I see literally millions of compromised records from online systems every week courtesy of maintaining Have I been pwned? (HIBP), in fact I’ve seen well over 200M of them since starting the service just under two years ago. I’ve gotten used to seeing both seriously sensitive personal data (the Adult Friend Finder breach is a good example of that) as well as “copycat” breaches (the same data dumped under different names) and outright made up incidents which have little to no basis on actual fact.

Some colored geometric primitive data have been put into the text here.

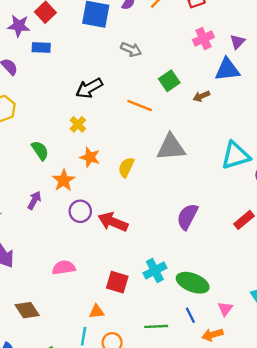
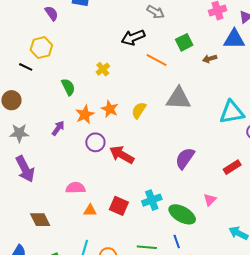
black arrow: (89, 88) -> (133, 37), moved
orange star: (90, 157) -> (110, 109), moved
pink triangle: (225, 309) -> (210, 200), moved
orange triangle: (97, 312) -> (90, 210), moved

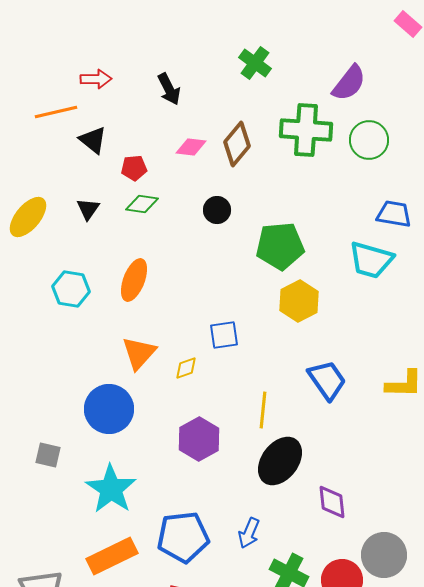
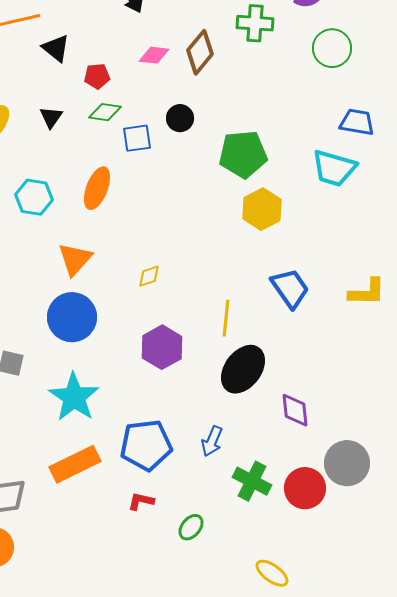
green cross: (306, 130) -> (255, 23), moved, size x0.7
blue square: (224, 335) -> (137, 138), moved
orange triangle: (139, 353) -> (75, 259), moved

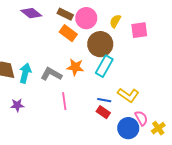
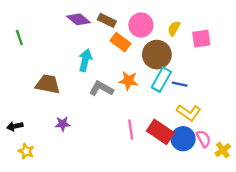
brown rectangle: (65, 14) -> (107, 20), moved
cyan arrow: (25, 73) -> (85, 60), moved
blue line: (104, 100) -> (180, 84), moved
pink line: (64, 101) -> (131, 130), moved
red rectangle: (103, 112) -> (160, 132), size x1.6
blue circle: (128, 128) -> (183, 139), moved

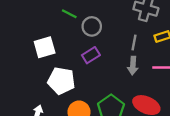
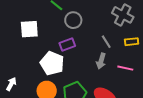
gray line: (134, 43) -> (106, 42), turned -56
white pentagon: (61, 81) -> (52, 63), moved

I’m always interested when personal data is leaked online and I’m especially interested when it hits the mainstream headlines in spectacular fashion as its done today:
This was headline news in the Aussie papers and all over the TV news programs as well. It’s not just us though, in fact there’s a mere 8 of us in the “hit list”. The story is making headlines globally right now:
Nothing makes headlines like a combination of ISIS / hackers / terrorism! But how much of a threat is this really? I decided to take a much closer look at the data, let me share what I found.
Understanding the data
Firstly, here’s what’s in the link that’s presently doing the rounds:
Whilst I’m not going to reproduce any of the data in an identifiable fashion here nor link directly to the sites hosting it (which is often behind Tor hidden services), it’s easily discoverable by anyone with an interest in it. The column headers above are entirely self-explanatory so I won’t dwell on those, but I can talk about the discoverability and likely sources of the data contained in the 1,481 rows in the table. (Note: some of these records are also duplicates with near identical data for the same individual.)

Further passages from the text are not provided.